▸ **Your task**: All lines from the one containing "para desenvolver. Dura" through the end of the data below are to be repeated exactly, with pictures left out.
-----
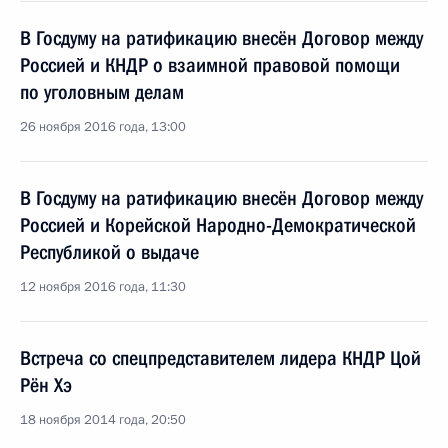
В Госдуму на ратификацию внесён Договор между
Россией и КНДР о взаимной правовой помощи
по уголовным делам
26 ноября 2016 года, 13:00
В Госдуму на ратификацию внесён Договор между
Россией и Корейской Народно-Демократической
Республикой о выдаче
12 ноября 2016 года, 11:30
Встреча со спецпредставителем лидера КНДР Цой
Рён Хэ
18 ноября 2014 года, 20:50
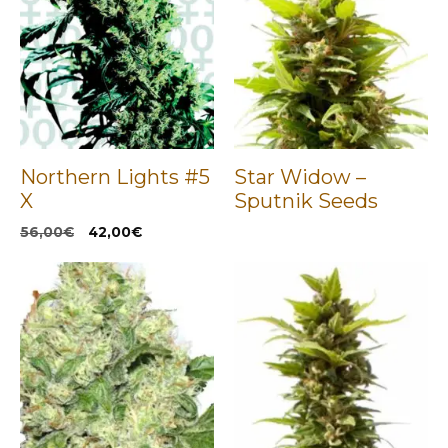
Northern Lights #5
Star Widow –
X
Sputnik Seeds
El
El
56,00
€
42,00
€
precio
precio
original
actual
era:
es:
56,00€.
42,00€.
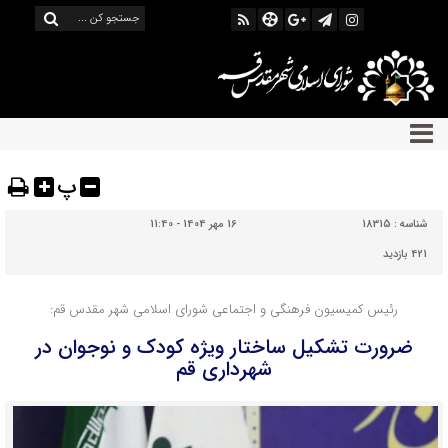
پ
شناسه :
18315
16 مهر 1404 - 11:40
421 بازدید
رئیس کمیسیون فرهنگی و اجتماعی شورای اسلامی شهر مقدس قم:
ضرورت تشکیل ساختار ویژه کودک و نوجوان در
شهرداری قم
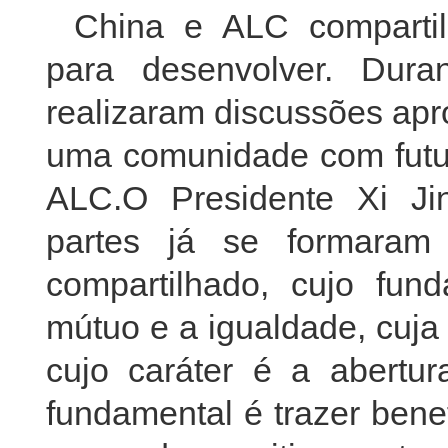
China e ALC compartil
para desenvolver. Dura
realizaram discussões apr
uma comunidade com futur
ALC.O Presidente Xi J
partes já se formaram
compartilhado, cujo fun
mútuo e a igualdade, cuja 
cujo caráter é a abertur
fundamental é trazer bene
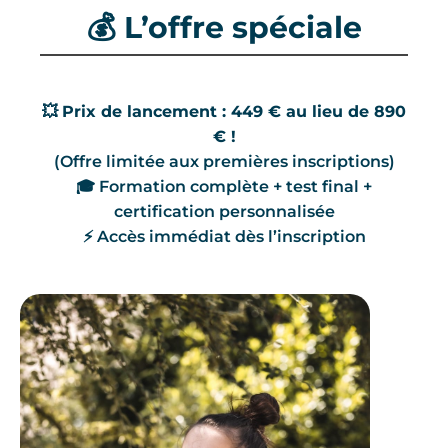
💰 L’offre spéciale
💥
Prix de lancement : 449 € au lieu de 890
€ !
(Offre limitée aux premières inscriptions)
🎓 Formation complète + test final +
certification personnalisée
⚡ Accès immédiat dès l’inscription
-----
▸ **Written reply**:
para desenvolver. Dura
realizaram discussões apr
uma comunidade com futur
ALC.O Presidente Xi J
partes já se formaram
compartilhado, cujo fun
mútuo e a igualdade, cuja 
cujo caráter é a abertur
fundamental é trazer bene
💰 L’offre spéciale
💥
Prix de lancement : 449 € au lieu de 890
€ !
(Offre limitée aux premières inscriptions)
🎓 Formation complète + test final +
certification personnalisée
⚡ Accès immédiat dès l’inscription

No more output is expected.